C’era una volta la “minoranza” rumorosa. Al matrimonio di Brunetta risponda il Grande capo indiano

Al di la del fatto che a quei tempi, si era alla metà dei ’60 e in Italia c’era ancora il più grosso Partito Comunista dell’occidente, che difendeva tutti i movimenti, anche quelli delle “cause perse”; la funzione della “minoranza” rumorosa era quello di far “rumore”, appunto, quanto più fosse possibile farne così che, gli indecisi – quelli della “maggioranza silenziosa” – assumessero posizione con loro ovvero, rimanessero “silenziosi” al punto da convincere i “governanti” che le posizioni espresse in piazza rappresentassero il “comune sentire” della maggioranza della “Pubblica Opinione”.

Il  “gioco” fu presto scoperto anche se, per fortuna, è durato ancora qualche anno grazie a qualche genio della DC (chi ricorda un certo Amintore Fanfani) che, nel frattempo, decise di andare a “vedere” le carte, proprio nel momento in cui del bluff non c’era assolutamente bisogno.  Scommise, così, su un referendum contro la legge sul divorzio e perse. Perse così tanto che fu costretto a dimettersi – se si eccettua dall’anagrafe – da tutto il resto.

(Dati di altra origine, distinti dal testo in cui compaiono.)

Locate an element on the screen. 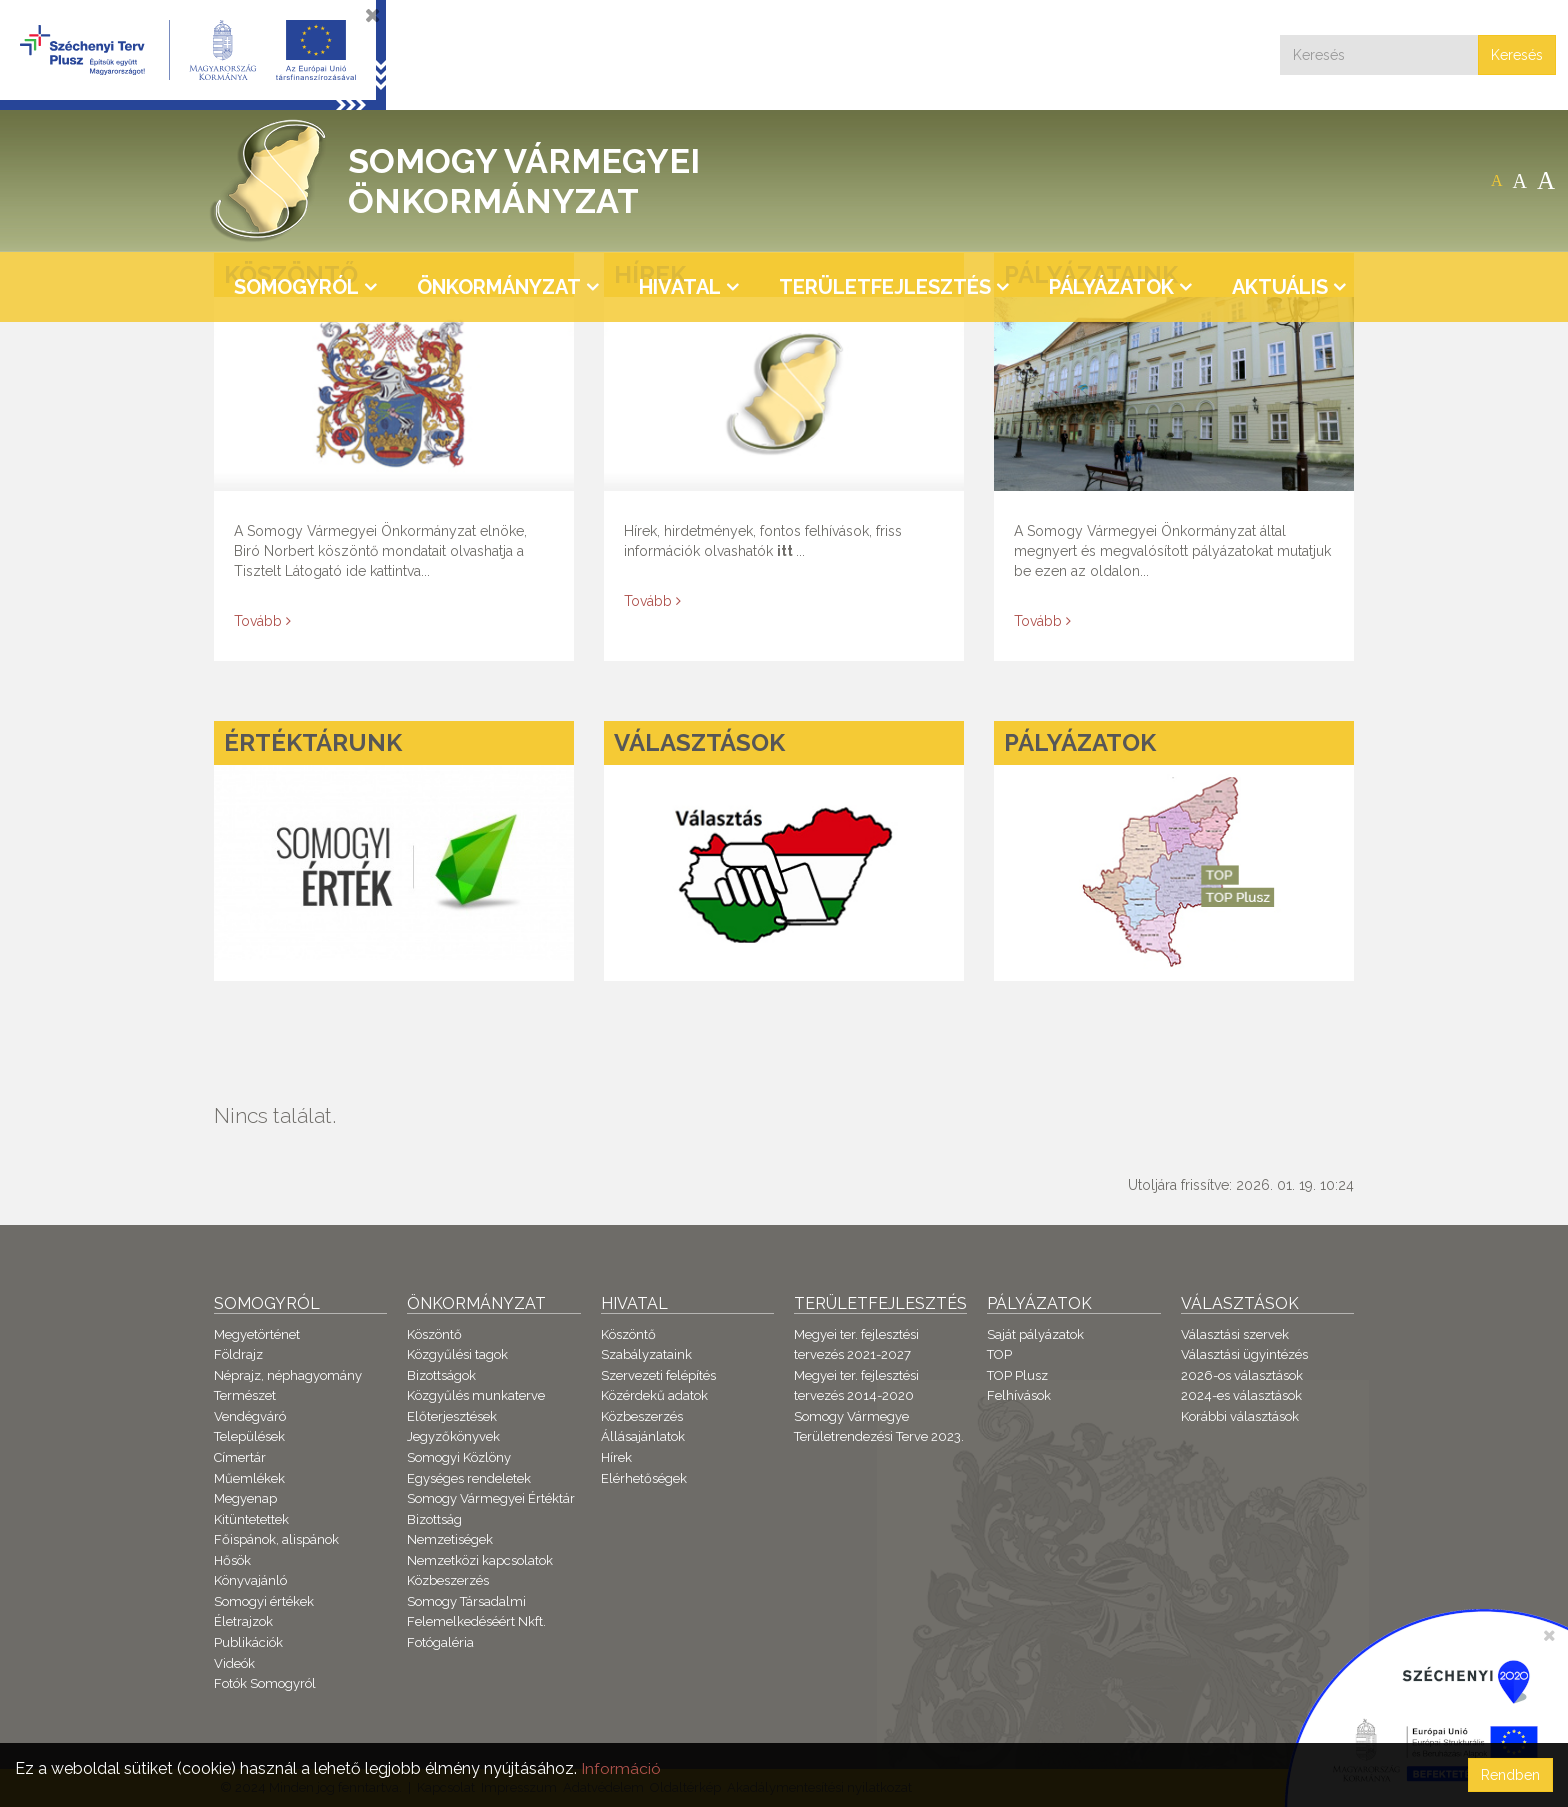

Segreteria del Partito compresa.

Da allora tanta acqua è passata sotto i ponti e la “maggioranza silenziosa”, titillata da più parti, anche dagli eredi del PCI, (anche se loro fanno di tutto per negarne addirittura le ascendenze e le contiguità), ha imparato – nonostante Fanfani – a far pesare le sue posizioni. Riuscendoci, almeno fino allo scorso Referendum e, semplicemente, avvalendosi della “facoltà di non rispondere”, o meglio, di non partecipare.
Il risultato è stato che, per anni, la minoranza silenziosa ha dovuto lavorare “underground”: sotto traccia, in sordina. Manifestando, cioè, il proprio pensiero – anacronisticamente – in piccoli gruppi, nella ristretta cerchia di piccoli cenacoli iniziatici che sono riusciti, comunque, nel tempo, nonostante il potere martellante dei media blasonati, a conquistare, almeno così sembrerebbe dopo i risultati degli ultimi Referendum, il diritto a rappresentare la “maggioranza”, non si quanto rumorosa.

Sorge, a questo punto, in seno – almeno – ai più saggi del Movimento l’interrogativo: “battere il ferro finché è caldo e cogliere ogni occasione, attraverso qualsiasi mezzo, per fare contro informazione” oppure “cesellare gli interventi e continuare a rappresentare, con cautela solo “le cause giuste”.
Andare, cioè, rovinare la festa di matrimonio del ministro Brunetta quando, domenica prossima, a Ravello, impalmerà la signora Titti Giovannoni. Oppure, come affermano quelli del gruppo “Ballata dei Precari”, lasciarli cuocere nel loro brodo perché, “continuare a insultare il ministro Brunetta non serve a nulla. Anzi, ci fa solo del male perché – come dice l’esperta di comunicazione (precaria) Silvia Onegli –  mugugnare, insultare e lamentarci non serve a farci avere un contratto migliore. Meglio – conclude la Onegli (e noi con lei) – le grandi manifestazioni, come sta accadendo in Spagna”.
Non compete, ovviamente, agli osservatori come noi siamo (per quanto militanti), l’onere della scelta. Eppure ci chiediamo: “Cosa sposterebbe, in termini di simpatie aggiuntive per il Movimento, disturbare il “giorno più bello” del ministro – già ampiamente insultato dai suoi “amici e contigui” – che, definendo i precari: “L’Italia peggiore”, ha profondamente connotato se stesso?
Secondo noi, nulla! Anzi, forse, alienerebbe simpatie tra i più moderati della precaria,  nuova “maggioranza” ancora troppo silenziosa.
Per questo motivo, anche per non contraddire lo spirito della nostra rubrica, alla notizia del matrimonio del ministro Brunetta, parafrasando il grande capo indiano, noi risponderemmo: “Estiqaatsi!!!”.